• What the exercise asks: Here is a block of entries. Write out its lines exactly, from the first through the one containing "session type that".

[Task data — start]

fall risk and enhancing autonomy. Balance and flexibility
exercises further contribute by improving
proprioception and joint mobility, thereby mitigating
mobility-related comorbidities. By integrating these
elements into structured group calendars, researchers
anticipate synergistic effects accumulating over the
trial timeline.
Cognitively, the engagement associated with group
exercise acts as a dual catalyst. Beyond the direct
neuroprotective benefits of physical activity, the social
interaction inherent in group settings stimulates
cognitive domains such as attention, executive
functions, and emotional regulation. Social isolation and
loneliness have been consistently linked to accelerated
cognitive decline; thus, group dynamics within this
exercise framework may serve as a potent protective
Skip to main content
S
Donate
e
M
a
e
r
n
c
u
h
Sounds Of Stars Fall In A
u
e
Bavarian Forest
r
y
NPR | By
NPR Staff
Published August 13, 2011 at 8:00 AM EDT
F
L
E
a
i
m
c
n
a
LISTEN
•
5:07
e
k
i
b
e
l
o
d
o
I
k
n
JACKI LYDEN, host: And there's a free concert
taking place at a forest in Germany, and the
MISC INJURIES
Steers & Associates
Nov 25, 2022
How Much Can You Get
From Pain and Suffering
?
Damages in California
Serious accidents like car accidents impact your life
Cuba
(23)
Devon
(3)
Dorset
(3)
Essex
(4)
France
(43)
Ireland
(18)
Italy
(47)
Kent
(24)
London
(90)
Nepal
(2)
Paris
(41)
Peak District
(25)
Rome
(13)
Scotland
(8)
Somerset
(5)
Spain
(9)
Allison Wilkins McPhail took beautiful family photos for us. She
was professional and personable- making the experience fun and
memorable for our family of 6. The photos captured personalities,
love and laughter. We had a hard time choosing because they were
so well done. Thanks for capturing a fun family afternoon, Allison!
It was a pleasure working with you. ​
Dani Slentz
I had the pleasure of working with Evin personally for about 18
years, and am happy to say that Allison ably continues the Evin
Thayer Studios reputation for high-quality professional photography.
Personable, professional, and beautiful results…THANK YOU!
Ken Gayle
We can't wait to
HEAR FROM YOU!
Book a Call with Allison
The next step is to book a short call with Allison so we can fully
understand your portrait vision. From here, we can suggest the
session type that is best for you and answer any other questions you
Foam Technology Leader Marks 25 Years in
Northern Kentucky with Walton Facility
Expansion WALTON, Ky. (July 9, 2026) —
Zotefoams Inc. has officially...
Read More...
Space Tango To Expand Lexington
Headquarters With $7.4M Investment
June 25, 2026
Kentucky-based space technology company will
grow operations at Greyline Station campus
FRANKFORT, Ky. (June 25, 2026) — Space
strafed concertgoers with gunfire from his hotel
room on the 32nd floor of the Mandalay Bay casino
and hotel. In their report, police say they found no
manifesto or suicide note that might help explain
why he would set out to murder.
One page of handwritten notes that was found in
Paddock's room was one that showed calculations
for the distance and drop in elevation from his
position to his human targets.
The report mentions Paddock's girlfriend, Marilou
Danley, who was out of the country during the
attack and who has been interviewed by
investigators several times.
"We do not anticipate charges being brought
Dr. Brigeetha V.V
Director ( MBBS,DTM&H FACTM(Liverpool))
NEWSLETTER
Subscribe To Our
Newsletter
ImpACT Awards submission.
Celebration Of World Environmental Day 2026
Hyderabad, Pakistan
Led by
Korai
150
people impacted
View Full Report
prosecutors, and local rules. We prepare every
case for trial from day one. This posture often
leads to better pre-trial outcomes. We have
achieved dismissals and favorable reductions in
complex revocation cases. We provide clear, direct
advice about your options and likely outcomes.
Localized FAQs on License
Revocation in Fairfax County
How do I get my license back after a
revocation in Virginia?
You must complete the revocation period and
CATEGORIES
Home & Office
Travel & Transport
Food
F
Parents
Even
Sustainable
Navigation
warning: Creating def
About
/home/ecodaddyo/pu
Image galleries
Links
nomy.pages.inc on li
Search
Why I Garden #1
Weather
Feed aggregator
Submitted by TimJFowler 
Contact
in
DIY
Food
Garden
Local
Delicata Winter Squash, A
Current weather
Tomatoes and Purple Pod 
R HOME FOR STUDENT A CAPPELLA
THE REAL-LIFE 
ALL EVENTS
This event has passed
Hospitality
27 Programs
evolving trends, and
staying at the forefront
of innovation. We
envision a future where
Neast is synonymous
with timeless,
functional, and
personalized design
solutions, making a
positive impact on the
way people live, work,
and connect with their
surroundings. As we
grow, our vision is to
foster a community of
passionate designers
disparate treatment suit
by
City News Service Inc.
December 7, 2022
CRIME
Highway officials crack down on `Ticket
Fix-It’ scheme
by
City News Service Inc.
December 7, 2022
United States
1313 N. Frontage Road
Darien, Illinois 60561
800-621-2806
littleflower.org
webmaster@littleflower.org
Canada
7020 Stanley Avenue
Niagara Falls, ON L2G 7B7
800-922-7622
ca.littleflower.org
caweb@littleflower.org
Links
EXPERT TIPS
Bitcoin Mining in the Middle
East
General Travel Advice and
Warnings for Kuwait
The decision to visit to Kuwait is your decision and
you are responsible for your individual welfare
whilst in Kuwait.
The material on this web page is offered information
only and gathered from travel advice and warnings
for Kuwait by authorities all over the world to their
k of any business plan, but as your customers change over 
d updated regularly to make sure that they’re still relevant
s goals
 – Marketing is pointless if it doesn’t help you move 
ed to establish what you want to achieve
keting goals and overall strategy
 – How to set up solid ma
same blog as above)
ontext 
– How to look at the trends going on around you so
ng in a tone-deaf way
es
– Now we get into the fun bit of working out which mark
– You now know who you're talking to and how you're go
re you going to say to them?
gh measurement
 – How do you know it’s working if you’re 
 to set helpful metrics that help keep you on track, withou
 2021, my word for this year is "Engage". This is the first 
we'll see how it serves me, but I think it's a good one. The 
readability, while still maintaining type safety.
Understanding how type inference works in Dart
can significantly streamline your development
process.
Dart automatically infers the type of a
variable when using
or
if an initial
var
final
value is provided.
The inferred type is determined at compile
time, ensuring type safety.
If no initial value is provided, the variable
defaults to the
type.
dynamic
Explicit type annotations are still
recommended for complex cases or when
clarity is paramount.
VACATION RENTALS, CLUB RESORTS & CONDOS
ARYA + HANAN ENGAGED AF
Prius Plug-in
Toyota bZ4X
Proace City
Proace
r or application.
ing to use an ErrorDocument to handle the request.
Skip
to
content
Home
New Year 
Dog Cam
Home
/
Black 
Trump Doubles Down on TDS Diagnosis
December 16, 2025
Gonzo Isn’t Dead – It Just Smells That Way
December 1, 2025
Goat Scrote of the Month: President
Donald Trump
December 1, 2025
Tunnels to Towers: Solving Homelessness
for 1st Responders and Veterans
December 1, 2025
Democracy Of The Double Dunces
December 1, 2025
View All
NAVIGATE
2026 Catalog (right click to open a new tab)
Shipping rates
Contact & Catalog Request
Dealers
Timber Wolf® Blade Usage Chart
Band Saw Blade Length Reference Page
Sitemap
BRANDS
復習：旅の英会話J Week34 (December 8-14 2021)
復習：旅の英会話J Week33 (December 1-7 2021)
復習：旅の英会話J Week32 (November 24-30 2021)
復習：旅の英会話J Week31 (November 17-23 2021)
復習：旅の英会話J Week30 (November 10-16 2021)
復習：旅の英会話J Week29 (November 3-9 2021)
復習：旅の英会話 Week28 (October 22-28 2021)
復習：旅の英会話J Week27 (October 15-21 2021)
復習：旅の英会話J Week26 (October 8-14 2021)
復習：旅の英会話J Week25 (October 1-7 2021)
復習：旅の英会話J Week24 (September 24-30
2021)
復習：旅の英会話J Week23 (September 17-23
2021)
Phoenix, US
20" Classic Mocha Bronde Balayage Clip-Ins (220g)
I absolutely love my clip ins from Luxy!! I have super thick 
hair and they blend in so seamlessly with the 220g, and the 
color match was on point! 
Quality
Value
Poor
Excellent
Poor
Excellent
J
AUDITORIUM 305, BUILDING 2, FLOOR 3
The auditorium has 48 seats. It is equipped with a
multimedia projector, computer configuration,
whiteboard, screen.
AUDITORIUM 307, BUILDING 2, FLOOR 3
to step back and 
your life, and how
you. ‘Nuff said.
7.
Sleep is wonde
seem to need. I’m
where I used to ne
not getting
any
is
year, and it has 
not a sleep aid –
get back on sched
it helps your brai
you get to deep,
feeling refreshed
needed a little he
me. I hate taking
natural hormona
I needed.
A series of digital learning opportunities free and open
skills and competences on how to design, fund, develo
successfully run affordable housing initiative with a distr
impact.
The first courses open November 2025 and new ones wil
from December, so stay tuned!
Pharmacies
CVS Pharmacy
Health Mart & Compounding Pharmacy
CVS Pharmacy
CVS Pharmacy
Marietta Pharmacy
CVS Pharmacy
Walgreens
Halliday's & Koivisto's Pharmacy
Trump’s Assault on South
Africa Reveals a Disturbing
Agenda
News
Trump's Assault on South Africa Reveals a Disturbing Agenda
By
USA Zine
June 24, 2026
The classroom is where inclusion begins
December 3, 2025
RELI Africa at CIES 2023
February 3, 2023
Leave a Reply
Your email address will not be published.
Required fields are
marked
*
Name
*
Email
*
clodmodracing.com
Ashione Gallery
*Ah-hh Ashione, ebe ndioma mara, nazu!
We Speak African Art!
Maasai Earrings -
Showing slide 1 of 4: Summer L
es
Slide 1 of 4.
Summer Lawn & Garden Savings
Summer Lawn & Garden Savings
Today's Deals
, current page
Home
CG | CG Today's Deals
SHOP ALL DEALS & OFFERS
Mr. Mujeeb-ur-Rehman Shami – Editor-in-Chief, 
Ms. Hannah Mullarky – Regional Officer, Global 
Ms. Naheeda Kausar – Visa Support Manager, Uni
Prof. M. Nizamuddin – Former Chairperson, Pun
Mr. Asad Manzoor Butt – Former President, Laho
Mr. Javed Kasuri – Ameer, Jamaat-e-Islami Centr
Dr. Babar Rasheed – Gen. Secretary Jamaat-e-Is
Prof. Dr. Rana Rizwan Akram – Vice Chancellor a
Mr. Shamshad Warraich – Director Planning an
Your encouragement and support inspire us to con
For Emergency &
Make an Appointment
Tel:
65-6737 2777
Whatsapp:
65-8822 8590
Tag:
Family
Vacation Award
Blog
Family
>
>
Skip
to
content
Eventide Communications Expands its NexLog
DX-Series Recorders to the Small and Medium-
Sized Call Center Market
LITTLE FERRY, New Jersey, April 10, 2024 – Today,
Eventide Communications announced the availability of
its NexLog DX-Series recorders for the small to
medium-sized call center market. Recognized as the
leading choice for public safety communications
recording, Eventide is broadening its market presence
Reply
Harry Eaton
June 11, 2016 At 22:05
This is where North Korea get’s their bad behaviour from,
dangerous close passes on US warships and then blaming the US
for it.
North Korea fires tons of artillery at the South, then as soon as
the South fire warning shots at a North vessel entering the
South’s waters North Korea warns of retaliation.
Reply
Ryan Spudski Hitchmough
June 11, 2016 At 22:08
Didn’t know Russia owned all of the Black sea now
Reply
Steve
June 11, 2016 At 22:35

[Task data — finish]

• Result of the exercise:
fall risk and enhancing autonomy. Balance and flexibility
exercises further contribute by improving
proprioception and joint mobility, thereby mitigating
mobility-related comorbidities. By integrating these
elements into structured group calendars, researchers
anticipate synergistic effects accumulating over the
trial timeline.
Cognitively, the engagement associated with group
exercise acts as a dual catalyst. Beyond the direct
neuroprotective benefits of physical activity, the social
interaction inherent in group settings stimulates
cognitive domains such as attention, executive
functions, and emotional regulation. Social isolation and
loneliness have been consistently linked to accelerated
cognitive decline; thus, group dynamics within this
exercise framework may serve as a potent protective
Skip to main content
S
Donate
e
M
a
e
r
n
c
u
h
Sounds Of Stars Fall In A
u
e
Bavarian Forest
r
y
NPR | By
NPR Staff
Published August 13, 2011 at 8:00 AM EDT
F
L
E
a
i
m
c
n
a
LISTEN
•
5:07
e
k
i
b
e
l
o
d
o
I
k
n
JACKI LYDEN, host: And there's a free concert
taking place at a forest in Germany, and the
MISC INJURIES
Steers & Associates
Nov 25, 2022
How Much Can You Get
From Pain and Suffering
?
Damages in California
Serious accidents like car accidents impact your life
Cuba
(23)
Devon
(3)
Dorset
(3)
Essex
(4)
France
(43)
Ireland
(18)
Italy
(47)
Kent
(24)
London
(90)
Nepal
(2)
Paris
(41)
Peak District
(25)
Rome
(13)
Scotland
(8)
Somerset
(5)
Spain
(9)
Allison Wilkins McPhail took beautiful family photos for us. She
was professional and personable- making the experience fun and
memorable for our family of 6. The photos captured personalities,
love and laughter. We had a hard time choosing because they were
so well done. Thanks for capturing a fun family afternoon, Allison!
It was a pleasure working with you. ​
Dani Slentz
I had the pleasure of working with Evin personally for about 18
years, and am happy to say that Allison ably continues the Evin
Thayer Studios reputation for high-quality professional photography.
Personable, professional, and beautiful results…THANK YOU!
Ken Gayle
We can't wait to
HEAR FROM YOU!
Book a Call with Allison
The next step is to book a short call with Allison so we can fully
understand your portrait vision. From here, we can suggest the
session type that is best for you and answer any other questions you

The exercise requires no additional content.